Take every line from the data that has the word "Latein" in it.

#### [Available data]
'''
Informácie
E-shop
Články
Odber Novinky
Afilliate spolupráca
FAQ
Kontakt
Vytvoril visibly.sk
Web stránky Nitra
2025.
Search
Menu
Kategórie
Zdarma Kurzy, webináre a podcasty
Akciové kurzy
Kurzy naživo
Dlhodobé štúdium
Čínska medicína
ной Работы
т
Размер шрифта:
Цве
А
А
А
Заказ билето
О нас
'''
'''
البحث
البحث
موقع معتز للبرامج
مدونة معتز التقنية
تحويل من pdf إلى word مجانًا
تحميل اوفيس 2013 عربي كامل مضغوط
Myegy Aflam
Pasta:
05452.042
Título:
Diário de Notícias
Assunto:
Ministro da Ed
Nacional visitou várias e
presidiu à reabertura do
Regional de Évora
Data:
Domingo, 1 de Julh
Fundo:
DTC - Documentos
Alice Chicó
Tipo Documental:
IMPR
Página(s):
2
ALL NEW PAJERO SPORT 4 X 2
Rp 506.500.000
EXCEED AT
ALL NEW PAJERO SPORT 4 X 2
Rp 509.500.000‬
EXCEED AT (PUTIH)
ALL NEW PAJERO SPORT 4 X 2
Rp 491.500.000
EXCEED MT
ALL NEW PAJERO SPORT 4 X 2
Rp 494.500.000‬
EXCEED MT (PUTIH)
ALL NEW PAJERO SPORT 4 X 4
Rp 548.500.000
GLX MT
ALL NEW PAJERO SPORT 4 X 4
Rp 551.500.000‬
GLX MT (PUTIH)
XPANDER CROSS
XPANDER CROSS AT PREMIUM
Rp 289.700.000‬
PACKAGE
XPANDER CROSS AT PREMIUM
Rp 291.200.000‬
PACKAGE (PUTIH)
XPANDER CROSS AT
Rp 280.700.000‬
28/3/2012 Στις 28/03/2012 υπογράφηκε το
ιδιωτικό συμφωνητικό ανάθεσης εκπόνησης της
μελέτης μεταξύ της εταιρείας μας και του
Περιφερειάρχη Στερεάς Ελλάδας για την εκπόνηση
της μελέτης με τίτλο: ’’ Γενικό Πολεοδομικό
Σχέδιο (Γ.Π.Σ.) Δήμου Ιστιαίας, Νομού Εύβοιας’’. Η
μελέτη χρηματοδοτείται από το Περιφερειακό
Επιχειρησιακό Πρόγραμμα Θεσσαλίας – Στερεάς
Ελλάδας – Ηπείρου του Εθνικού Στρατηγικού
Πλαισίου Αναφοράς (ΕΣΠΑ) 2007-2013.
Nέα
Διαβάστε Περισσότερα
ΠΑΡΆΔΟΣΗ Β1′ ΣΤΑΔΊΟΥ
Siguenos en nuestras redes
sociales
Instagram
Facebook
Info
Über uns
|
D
'''
'''
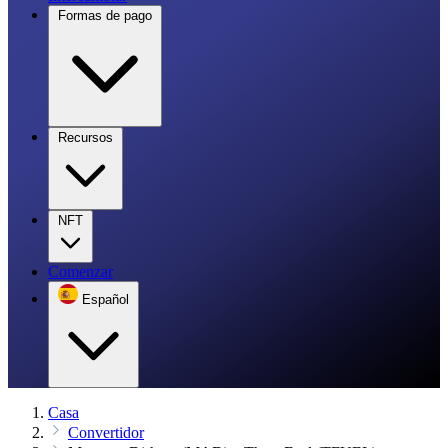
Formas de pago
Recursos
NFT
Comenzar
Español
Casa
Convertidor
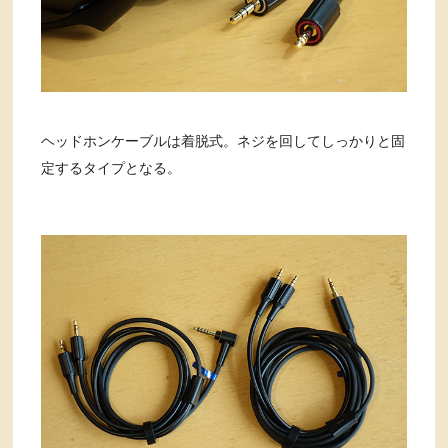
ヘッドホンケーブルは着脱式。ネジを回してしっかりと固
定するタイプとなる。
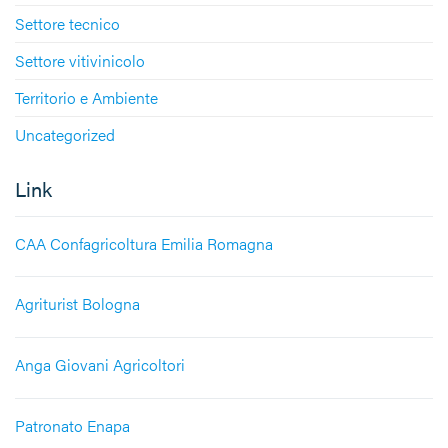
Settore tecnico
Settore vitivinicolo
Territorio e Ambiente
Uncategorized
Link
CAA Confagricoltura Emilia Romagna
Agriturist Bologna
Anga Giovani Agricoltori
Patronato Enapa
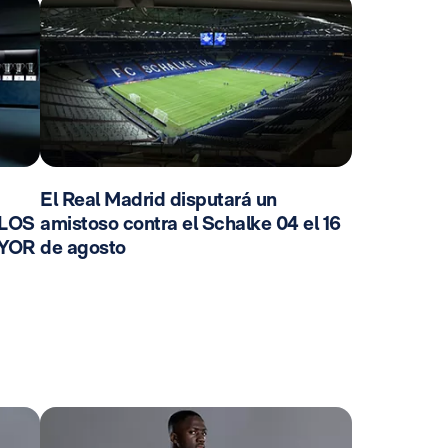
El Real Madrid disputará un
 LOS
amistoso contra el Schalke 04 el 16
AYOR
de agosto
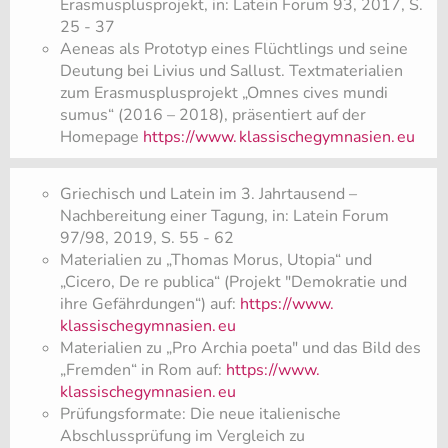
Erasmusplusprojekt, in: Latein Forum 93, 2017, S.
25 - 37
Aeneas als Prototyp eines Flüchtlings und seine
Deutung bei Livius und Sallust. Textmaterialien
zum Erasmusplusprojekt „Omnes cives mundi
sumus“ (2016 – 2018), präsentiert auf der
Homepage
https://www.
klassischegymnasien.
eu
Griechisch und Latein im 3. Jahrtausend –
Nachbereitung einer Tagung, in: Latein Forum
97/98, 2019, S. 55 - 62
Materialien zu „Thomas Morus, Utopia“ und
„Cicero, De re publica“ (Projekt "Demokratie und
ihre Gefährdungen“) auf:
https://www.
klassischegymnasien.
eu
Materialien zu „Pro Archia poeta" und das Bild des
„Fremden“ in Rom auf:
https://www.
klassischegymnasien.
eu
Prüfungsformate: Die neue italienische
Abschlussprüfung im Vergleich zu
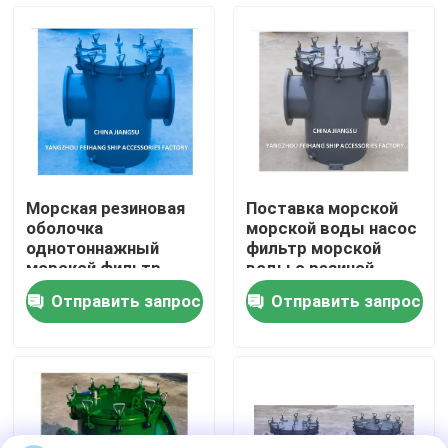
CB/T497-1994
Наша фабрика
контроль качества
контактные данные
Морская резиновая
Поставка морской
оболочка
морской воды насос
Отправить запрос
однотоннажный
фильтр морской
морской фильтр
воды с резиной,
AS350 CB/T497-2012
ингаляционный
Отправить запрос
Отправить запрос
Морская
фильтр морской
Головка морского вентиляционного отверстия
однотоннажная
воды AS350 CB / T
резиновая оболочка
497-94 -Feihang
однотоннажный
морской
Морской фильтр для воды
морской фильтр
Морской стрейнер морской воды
'''
#### [Solution below]
Erasmusplusprojekt, in: Latein Forum 93, 2017, S.
Griechisch und Latein im 3. Jahrtausend –
Nachbereitung einer Tagung, in: Latein Forum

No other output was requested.